3. If a term or phrase within the statute is ambiguous, the court can determine its meaning by reference to its context and associated words. Legislative intent should be determined from a general consideration of the entire act. In addition, this court must presume the legislature intends for the courts to give an act a reasonable interpretation to avoid unreasonable or absurd results.

4. Construing K.S.A.1988 Supp. 44-510e(a) to allow a worker to avoid the presumption of no work disability by virtue of the worker's refusal to engage in work at a comparable wage would be unreasonable where the proffered job is within the worker's ability and the worker had refused to even attempt the job. The legislature clearly intended for a worker not to receive compensation where the worker was still capable of earning nearly the same wage. Further, it would be unreasonable for this court to conclude that the legislature intended to encourage workers to merely sit at home, refuse to work, and take advantage of the workers compensation system.

Lawrence M. Gurney, of Wilson, Lee & Gurney, Wichita, for appellant.

M. Doug Bell, of Hall, Levy, Lively, DeVore & Bell, Coffeyville, for appellees.

Before RULON, P.J., and BRAZIL and GREEN, JJ.

RULON, Presiding Judge:

Tammy G. Foulk, claimant, appeals from the decision of the Appeals Board for the Kansas Division of Workers Compensation (Board).

Essentially, we must decide if the Board erred in its award of permanent partial general disability. We affirm.

On August 22, 1991, claimant suffered a lower back injury while working at Colonial Terrace (Colonial), a nursing home. Claimant worked at Colonial as a Certified Nurses Aide (CNA). Claimant advised her supervisor of this injury. The day after her injury, she was unable to return to work.

Claimant visited the company physician, Dr. Charles L. Empson, who put her on Flexeril and Darvocet and told her not to return to work for two or three weeks. At the end of this time, claimant attempted to return to work but was only able to work approximately two days before the pain began increasing. She visited Dr. Empson's partner, Dr. Thomas M. Auxter, who took her off work for another two or three weeks. She later returned to work on modified duty for about eight weeks. Claimant testified she was taken off work at that time by the regional district manager for the owners of Colonial. The administrator for Colonial testified, however, that claimant came into her office and said she was quitting because she could not handle the job.

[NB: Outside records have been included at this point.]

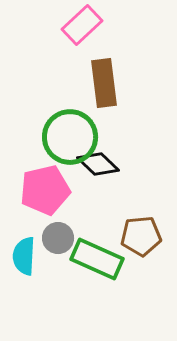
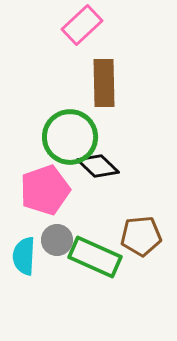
brown rectangle: rotated 6 degrees clockwise
black diamond: moved 2 px down
pink pentagon: rotated 6 degrees counterclockwise
gray circle: moved 1 px left, 2 px down
green rectangle: moved 2 px left, 2 px up
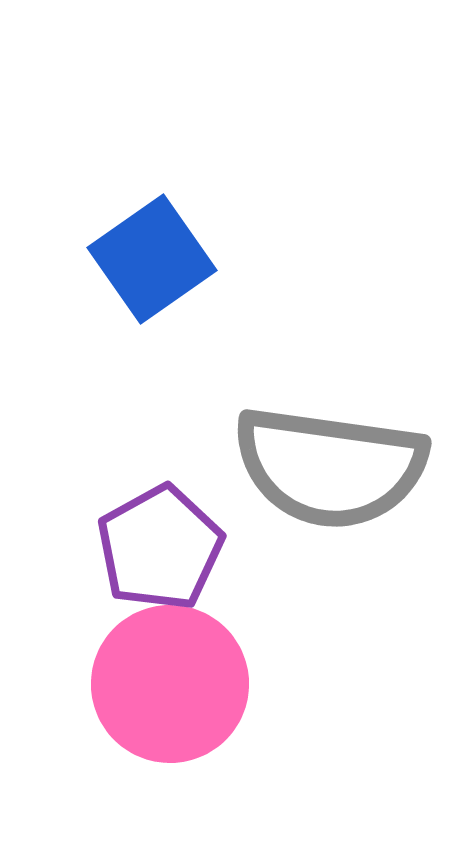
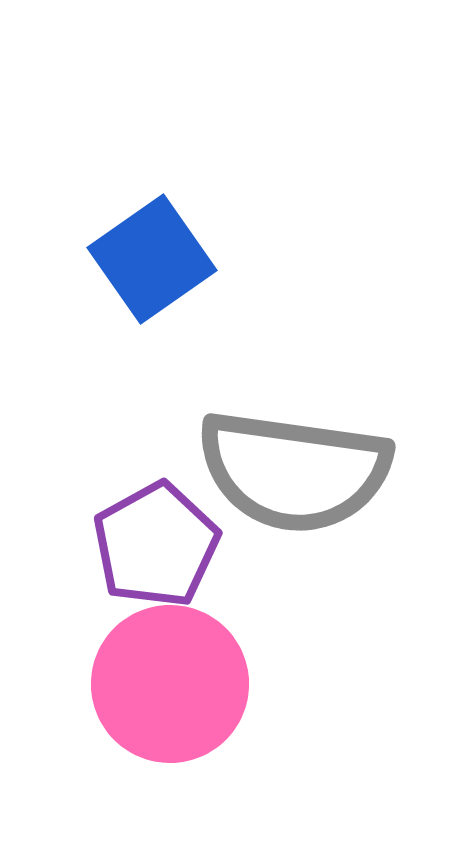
gray semicircle: moved 36 px left, 4 px down
purple pentagon: moved 4 px left, 3 px up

After being seen by Dr. Empson, claimant was seen by Dr. David L. Black, an orthopedic surgeon, who became her treating physician. During Dr. Black's physical examination of claimant, he found she was tender over the sacroiliac joint of her back, but the rest of her exam was normal. Dr. Black diagnosed claimant with sacroiliitis, or inflammation of the sacroiliac joint. He treated claimant with trigger point injections, which did not alleviate her pain. After a follow-up visit, he restricted claimant's activities, but she returned to work.

After claimant's return to work aggravated her condition, Dr. Black specifically laid out a number of restrictions on her activities. He advised claimant she could lift 10 to 20 pounds 30 times an hour, 30 pounds 4 times an hour, and 40 to 50 pounds 2 times an hour. He instructed her never to lift 60 pounds or more. In his deposition, Dr. Black testified claimant could bend, stoop, twist, squat, kneel, or crawl on a frequent basis. In his notes, however, he stated, "[S]he should be permanently restricted in the amount of bending and twisting that she should do and she should not be bending or stooping more than 2 times an hour." Claimant testified that she could not work as a CNA under the restrictions Black imposed.

Dr. Black recommended a work hardening program of therapy for claimant, but she refused to participate in this. Claimant advised Dr. Black that she had been through a lot of therapy and did not think work hardening would be helpful. Further, she stated she had difficulty arranging transportation.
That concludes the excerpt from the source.